Activity implementation: Each study area will initially be assigned to a particular community initiative. In each area, the project will begin with a series of community meetings to explain the project and to involve residents in the further design of the project. After clarifying the aims of the study, participants will be invited to more formal group discussions. This will give participants the opportunity to detail their views and expectations of the project. Collection of both qualitative and quantitative data relating to participants’ quality of life, their social engagement, and community perceptions, will occur at the beginning and close of each community initiative. Group discussions will be audio- or video-recorded, and recordings will be used at the close of each initiative as part of the review discussion.

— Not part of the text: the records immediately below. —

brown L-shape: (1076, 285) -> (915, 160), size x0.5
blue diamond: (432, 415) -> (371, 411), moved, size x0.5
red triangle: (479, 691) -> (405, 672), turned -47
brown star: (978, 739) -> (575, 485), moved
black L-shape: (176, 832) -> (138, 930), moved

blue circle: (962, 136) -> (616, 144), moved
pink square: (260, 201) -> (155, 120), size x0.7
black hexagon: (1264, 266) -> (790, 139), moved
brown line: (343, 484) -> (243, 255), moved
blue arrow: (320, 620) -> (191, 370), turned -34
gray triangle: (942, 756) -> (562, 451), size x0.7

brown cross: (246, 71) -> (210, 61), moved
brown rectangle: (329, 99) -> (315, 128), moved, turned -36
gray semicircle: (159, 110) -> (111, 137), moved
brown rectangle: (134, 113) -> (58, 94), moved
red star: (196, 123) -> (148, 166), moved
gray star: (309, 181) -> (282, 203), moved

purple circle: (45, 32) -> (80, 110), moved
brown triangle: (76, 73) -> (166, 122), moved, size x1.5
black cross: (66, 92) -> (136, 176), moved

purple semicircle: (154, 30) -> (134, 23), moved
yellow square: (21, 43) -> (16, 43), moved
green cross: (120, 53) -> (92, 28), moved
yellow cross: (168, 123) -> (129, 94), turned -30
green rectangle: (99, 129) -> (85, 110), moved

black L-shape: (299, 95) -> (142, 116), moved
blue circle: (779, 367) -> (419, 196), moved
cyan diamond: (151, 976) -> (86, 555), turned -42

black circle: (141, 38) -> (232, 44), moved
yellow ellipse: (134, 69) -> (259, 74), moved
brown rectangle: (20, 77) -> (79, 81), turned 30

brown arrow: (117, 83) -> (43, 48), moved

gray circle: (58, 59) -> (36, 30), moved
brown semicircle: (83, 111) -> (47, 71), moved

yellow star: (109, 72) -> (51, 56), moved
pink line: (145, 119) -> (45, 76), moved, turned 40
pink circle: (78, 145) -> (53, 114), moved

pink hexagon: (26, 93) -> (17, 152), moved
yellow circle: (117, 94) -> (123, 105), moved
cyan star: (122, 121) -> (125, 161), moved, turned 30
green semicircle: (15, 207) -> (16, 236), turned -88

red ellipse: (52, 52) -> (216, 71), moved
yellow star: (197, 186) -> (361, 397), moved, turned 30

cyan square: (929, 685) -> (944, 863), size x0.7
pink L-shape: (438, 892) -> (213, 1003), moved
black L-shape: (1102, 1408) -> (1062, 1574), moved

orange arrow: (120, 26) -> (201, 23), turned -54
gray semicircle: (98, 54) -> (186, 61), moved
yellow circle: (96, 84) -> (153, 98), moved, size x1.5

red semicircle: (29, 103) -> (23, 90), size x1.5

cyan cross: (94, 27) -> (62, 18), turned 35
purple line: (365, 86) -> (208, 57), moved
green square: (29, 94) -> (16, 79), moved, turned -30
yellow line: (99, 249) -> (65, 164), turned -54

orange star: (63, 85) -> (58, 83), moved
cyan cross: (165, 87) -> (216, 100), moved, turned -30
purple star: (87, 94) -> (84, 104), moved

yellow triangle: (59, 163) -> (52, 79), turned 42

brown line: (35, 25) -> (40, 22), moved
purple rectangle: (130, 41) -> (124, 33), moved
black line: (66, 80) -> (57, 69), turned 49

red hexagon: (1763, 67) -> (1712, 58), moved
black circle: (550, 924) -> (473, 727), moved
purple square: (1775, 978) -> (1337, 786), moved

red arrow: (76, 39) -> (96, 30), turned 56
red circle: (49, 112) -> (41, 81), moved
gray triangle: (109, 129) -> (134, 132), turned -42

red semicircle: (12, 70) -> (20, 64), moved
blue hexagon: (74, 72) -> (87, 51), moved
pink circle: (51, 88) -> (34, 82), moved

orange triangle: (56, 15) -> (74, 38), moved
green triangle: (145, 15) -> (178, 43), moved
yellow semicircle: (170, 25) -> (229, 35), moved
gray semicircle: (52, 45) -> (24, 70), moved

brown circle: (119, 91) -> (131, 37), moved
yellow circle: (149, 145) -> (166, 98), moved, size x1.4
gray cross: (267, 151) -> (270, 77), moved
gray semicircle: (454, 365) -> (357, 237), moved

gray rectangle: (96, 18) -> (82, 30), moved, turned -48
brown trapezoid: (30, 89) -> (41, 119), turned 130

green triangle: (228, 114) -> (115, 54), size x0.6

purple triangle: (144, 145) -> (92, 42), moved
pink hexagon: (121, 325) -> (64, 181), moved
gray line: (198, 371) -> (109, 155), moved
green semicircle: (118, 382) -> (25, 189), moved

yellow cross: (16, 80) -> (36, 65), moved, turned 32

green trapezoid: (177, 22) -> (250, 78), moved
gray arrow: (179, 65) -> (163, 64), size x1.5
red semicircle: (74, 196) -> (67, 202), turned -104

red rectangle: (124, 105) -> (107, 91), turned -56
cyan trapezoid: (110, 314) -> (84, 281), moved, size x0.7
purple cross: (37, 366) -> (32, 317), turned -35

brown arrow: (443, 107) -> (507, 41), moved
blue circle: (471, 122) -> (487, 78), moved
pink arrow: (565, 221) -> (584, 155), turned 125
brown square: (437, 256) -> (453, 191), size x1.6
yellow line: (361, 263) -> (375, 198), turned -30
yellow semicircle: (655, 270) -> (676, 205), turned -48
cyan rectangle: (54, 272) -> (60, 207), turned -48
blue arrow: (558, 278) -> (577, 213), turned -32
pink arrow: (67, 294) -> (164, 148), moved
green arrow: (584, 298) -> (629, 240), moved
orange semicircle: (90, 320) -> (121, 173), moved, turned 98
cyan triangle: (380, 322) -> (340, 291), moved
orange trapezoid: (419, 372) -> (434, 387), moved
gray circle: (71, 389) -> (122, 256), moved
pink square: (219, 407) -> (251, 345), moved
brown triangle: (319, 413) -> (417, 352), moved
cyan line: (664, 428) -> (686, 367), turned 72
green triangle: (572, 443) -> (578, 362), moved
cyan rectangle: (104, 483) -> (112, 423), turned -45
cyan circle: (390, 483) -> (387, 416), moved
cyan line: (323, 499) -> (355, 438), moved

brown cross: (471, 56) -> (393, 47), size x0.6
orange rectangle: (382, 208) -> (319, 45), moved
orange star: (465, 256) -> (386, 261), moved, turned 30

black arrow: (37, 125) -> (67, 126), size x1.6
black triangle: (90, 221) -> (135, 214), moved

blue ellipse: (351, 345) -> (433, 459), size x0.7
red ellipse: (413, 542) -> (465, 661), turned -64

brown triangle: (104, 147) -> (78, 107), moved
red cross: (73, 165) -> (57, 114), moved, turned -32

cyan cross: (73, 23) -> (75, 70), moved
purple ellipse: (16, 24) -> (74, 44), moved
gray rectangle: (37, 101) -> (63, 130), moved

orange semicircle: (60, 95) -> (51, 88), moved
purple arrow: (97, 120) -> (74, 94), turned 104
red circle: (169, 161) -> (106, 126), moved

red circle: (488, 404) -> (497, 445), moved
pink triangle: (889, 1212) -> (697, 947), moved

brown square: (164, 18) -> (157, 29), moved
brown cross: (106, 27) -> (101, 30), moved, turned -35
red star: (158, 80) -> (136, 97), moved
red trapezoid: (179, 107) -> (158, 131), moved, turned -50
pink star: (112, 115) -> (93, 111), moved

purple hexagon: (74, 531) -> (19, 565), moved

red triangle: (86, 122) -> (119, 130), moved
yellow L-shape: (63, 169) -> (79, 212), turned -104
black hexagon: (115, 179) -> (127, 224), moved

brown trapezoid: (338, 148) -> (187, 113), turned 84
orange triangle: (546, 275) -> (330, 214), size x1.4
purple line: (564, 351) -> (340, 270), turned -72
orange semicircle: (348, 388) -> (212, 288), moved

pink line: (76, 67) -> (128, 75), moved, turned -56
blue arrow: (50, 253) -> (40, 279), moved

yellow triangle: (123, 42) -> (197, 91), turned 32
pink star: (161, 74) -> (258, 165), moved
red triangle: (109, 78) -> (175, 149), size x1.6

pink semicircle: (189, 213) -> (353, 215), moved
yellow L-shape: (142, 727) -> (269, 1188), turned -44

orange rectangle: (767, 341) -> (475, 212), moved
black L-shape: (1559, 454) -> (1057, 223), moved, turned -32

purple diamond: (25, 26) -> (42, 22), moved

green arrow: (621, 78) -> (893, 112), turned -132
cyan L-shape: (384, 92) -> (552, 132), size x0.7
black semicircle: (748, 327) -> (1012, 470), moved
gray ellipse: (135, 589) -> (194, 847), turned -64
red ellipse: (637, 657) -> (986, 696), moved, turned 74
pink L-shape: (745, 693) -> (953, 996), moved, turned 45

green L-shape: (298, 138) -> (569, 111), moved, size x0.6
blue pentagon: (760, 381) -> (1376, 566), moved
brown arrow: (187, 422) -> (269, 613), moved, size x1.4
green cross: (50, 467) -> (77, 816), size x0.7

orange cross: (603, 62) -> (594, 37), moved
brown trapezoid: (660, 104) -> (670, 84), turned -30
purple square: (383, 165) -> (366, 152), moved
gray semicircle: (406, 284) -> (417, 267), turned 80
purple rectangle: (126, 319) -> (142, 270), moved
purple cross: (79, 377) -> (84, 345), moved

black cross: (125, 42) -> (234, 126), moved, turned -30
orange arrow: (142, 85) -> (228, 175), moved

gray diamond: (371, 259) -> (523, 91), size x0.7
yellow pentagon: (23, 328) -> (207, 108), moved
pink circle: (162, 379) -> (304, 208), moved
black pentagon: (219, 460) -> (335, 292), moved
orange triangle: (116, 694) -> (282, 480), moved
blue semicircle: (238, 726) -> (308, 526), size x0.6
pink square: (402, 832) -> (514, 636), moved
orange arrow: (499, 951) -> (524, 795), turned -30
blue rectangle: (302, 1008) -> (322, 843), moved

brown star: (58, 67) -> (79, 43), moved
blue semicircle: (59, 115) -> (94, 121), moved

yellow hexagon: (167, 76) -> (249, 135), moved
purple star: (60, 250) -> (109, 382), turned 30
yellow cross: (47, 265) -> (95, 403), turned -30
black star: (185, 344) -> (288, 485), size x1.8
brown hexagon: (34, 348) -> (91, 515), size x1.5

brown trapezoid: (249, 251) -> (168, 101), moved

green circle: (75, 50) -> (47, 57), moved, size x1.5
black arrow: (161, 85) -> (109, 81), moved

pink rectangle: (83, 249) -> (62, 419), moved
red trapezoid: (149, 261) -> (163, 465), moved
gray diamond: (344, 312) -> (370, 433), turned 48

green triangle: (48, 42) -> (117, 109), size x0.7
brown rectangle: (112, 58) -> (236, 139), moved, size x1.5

Moss Side Community Garden Group


The project seeks to ensure community involvement in the design and implementation of the various initiatives. Each community will establish a local project committee that will include members of the research team and older participants, and will coordinate the local project. During each project, there will be opportunities for the committee and the wider community of older people to review the project’s progress. Alongside an overall project coordinating committee, local project committees will play a key role in ongoing data analysis. This process encourages local communities to take ownership of the activity and of the research.

Policy implications

The research is designed to have community, policy and theoretical implications. Outputs will be aimed at both academic and a range of ‘user’ audiences.

  • The research will generate new knowledge about the substantive issues addressed by the study and by its innovative methods.
  • The project seeks to promote the development and sustainability of community initiatives with diverse groups of older people. Community residents and partners will be involved in discussion about potential research outputs. Outputs are likely to include forums in each of the study areas to discuss the findings and to consider plans for extending the initiatives.
  • The research team will work closely with partners in Manchester to encourage the design of policies and practices that can improve the quality of older people’s lives. A wider audience of policy makers will be targeted through workshops, aimed at informing the ongoing development of Manchester City Council’s ageing strategy.